The mechanisms of these beneficial effects remain controversial. It is not certain whether improvement in left ventricular performance is mediated by an increased systolic function caused by synchronous contraction of the graft. An indirect systolic effect—mediated by angiogenic or growth factors secreted by transplanted cells—is suggested by the improvement of global function of locally injected cells.8 A passive girdling effect, simply limiting progressive cavity dilatation and decreasing pump function, is likely. Increased myocardial thickness caused by local injection may decrease wall stress, thus improving function and reducing infarct expansion. Recent experimental studies have suggested a direct systolic effect (increased systolic thickening) of myogenic cell transplantation in the infarcted area.11 It is noteworthy, however, that a significant improvement in function requires transplantation of contractile cells, as intramyocardially grafted fibroblasts are far less effective.
From bench to bedside
Thus, cellular transplantation into a damaged myocardium results in an obvious improvement in left ventricular performance and remodelling.
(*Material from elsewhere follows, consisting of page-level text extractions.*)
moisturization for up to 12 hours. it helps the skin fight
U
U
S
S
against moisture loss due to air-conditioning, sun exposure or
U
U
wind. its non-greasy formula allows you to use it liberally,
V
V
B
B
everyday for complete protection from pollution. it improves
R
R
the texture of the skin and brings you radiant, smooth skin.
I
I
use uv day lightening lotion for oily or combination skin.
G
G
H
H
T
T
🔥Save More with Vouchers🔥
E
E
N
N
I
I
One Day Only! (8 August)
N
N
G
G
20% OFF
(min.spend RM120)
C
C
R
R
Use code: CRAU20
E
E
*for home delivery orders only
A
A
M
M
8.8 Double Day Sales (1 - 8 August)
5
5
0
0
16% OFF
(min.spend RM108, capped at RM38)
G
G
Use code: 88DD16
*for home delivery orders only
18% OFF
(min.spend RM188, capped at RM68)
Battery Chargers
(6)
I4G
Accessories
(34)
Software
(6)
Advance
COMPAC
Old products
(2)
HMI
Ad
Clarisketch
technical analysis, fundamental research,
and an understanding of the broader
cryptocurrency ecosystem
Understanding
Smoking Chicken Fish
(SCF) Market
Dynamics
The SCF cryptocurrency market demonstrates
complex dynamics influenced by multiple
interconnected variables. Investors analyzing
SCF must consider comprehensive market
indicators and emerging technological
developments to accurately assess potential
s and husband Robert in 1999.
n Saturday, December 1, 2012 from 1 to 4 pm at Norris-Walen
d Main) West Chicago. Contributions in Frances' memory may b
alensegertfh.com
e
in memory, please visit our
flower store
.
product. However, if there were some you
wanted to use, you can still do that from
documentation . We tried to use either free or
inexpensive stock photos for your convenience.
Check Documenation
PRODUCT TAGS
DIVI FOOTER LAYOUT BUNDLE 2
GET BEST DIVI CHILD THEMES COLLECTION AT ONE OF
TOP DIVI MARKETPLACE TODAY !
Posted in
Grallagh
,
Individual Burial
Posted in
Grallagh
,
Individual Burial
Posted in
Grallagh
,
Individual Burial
Experiments have shown a similar efficacy of fetal and satellite cells, using either allogenic or preferably autologous grafts which do not raise any immunological, ethical, tumorigenesis, or donor availability problems; this opens the way to human trials in the near future. The first clinical applications should ideally be the postinfarction patient with a low ejection fraction and an indication for coronary artery bypass surgery. After skeletal muscular biopsy, cultured autologous myoblasts could be directly administered by multiple injections within and around the infarcted area during surgery. The first step will be to check the feasibility of the whole procedure (from biopsy to reinjections after large scale cell expansion) and its safety (absence of induced arrhythmias); its efficacy, which is suggested by a wealth of experimental data in different species using multiple evaluation techniques, will then have to be clinically proven.